Root vegetables are a great way to to keep yourself warm and healthy during the cold winter months in Wisconsin. They’re extremely versatile; they can be roasted, mashed, souped, stewed, steamed, sautéed, puréed, stir-fried, juiced, and of course, deep-fried (yes, you can buy them in the chip aisle). They work well individually, or as a team! They’re affordable; they keep well; they’re full of good stuff, and they’re available locally at a time when most local veggies are long gone.

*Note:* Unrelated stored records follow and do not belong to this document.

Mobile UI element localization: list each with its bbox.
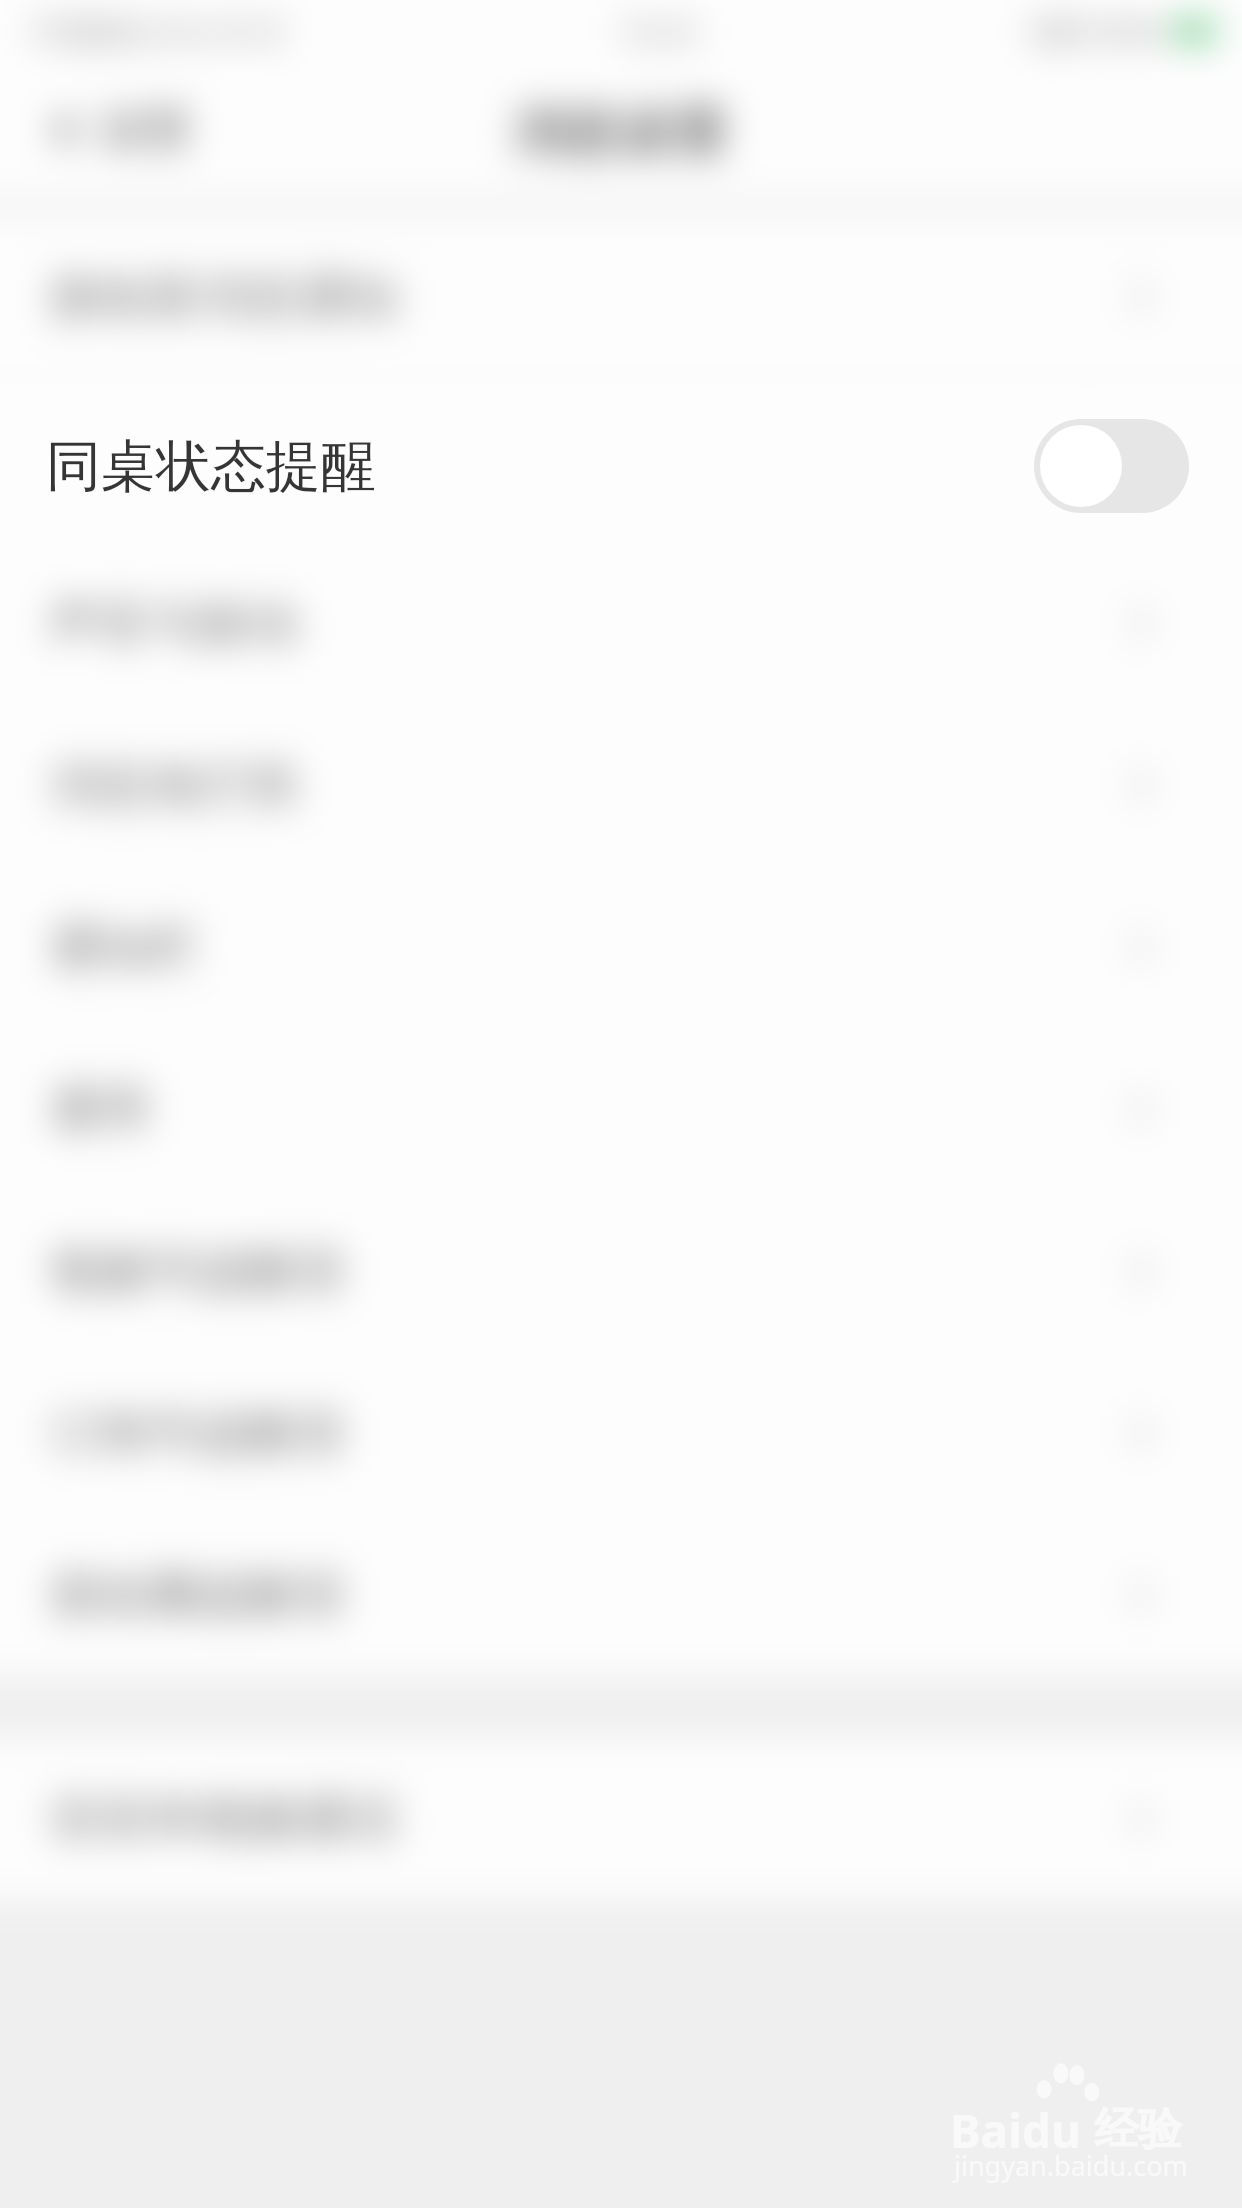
button[interactable]: 同桌状态提醒 [0,385,1242,547]
staticText: 中国移动 4G ılll ılll [30,10,283,52]
staticText: 经验 [1094,2102,1182,2157]
button[interactable]: 声音与振动 [0,542,1242,704]
staticText: 闹钟 88% [1032,10,1164,52]
button[interactable]: 同桌状态提醒 switch, off [999,414,1154,508]
staticText: Baidu [950,2099,1081,2162]
staticText: 通用 [49,1078,149,1141]
button[interactable]: 订阅号提醒音 [0,1352,1242,1514]
button[interactable]: 语音和视频通话 [0,1738,1242,1900]
staticText: 语音和视频通话 [49,1788,399,1851]
staticText: 通知栏 [49,916,199,979]
staticText: jingyan.baidu.com [954,2147,1188,2184]
button[interactable]: 朋友圈提醒音 [0,1514,1242,1676]
staticText: 声音与振动 [49,592,299,655]
button[interactable]: 设置 [100,101,192,159]
button[interactable]: 消息免打扰 [0,704,1242,866]
staticText: 消息免打扰 [49,754,299,817]
staticText: 朋友圈提醒音 [49,1564,349,1627]
button[interactable]: 接收新消息通知 [0,216,1242,378]
button[interactable]: 同桌状态提醒 [0,380,1242,542]
staticText: 同桌状态提醒 [49,430,349,493]
staticText: 同桌状态提醒 [46,432,376,501]
staticText: 接收新消息通知 [49,266,399,329]
staticText: 订阅号提醒音 [49,1402,349,1465]
staticText: 消息设置 [513,98,729,166]
button[interactable]: 通知栏 [0,866,1242,1028]
staticText: 设置 [100,101,192,159]
staticText: 视频号提醒音 [49,1240,349,1303]
button[interactable]: 同桌状态提醒 switch, off [1034,419,1189,513]
button[interactable]: 返回 Back [34,97,100,163]
button[interactable]: 通用 [0,1028,1242,1190]
button[interactable]: 视频号提醒音 [0,1190,1242,1352]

Supporting Local from the Ground Up
As previously stated, root vegetables like beets, turnips, parsnips, and carrots are a great way to incorporate locally grown vegetables into your diet throughout the winter months. Because they’re available year-round, they generally don’t stir up the enthusiasm seasonal-specific products do. What’s important to note about root vegetables is that they provide diversified local farms a means of extending their season. Even though nothing is growing in the fields, they’re able to generate income enabling them to sustain their business and keep staff employed. When you include other storage crops into the equation, like winter squash, onions, potatoes, cabbages, leeks and Brussels sprouts, it’s easy to see how diversity is not only a key component of healthy organic production, but how it is also an important component of the farm’s financial success. Many seasonal items provide a short window of opportunity for farmers to capitalize on production. Additionally, they’re highly perishable, and there is an enhanced level of competitive pressure when Farmers’ Markets and home gardens are providing many of us with the same products farmers are trying to sell. And, while root vegetables are generally available year-round, it’s in the winter months that most people crave and cook with them, and unless they’ve got a big garden and a good root cellar, consumers are making these purchases at the grocery store.

Warm and Healthy
Root vegetables are a great source of winter nutrition. They thrive in our growing season, and store well all year. They are the life source of the plant, and act as its bank of nutrients. They are packed full of vitamins and minerals, and are chock-full of phytonutrients. Root vegetables are a good source of Vitamins A and C, and provide us with a wealth of minerals including iron, magnesium, potassium, folate, and manganese. They’re naturally low in fat and high in fiber, making them good for the heart.

So, besides the fact that root vegetables are a readily available source of nutrients, they’re also packed full of energy in the form of carbohydrates—fiber, sugar, and starch. Sure, a nice warm soup or stew is going to make us feel warm and cozy regardless of whether it incorporates root vegetables, simply because of its physical temperature. However, it’s the conversion of the carbs found in root vegetables into glucose that boosts our energy and warms our core. At a time when we’re getting eight hours of daylight, average temps are below freezing, our immune systems are stretched, seasonal depression is just kicking in, and we just made our New Year’s resolution to lose 15 pounds and get back in to a regular workout routine after the holidays, root vegetables are a great way to get that needed boost of energy and stay warm.

New Year’s Root Forecast
This year, we should have a good supply of locally grown root vegetables well into the New Year. Look for locally grown beets, parsnips, turnips, rutabaga, celeriac, salsify, sunchokes, and burdock to last into March. Locally grown Tipi carrots should hold through January, possibly into February depending on how many you buy in January. Harmony Valley’s Soup Mix is a great product containing a variety of seasonal root veggies, and includes a soup and roasted root vegetable recipe. We’ll also be rotating root veggies on our Weeklies promotional program, so look for good deals on these great products throughout the winter months!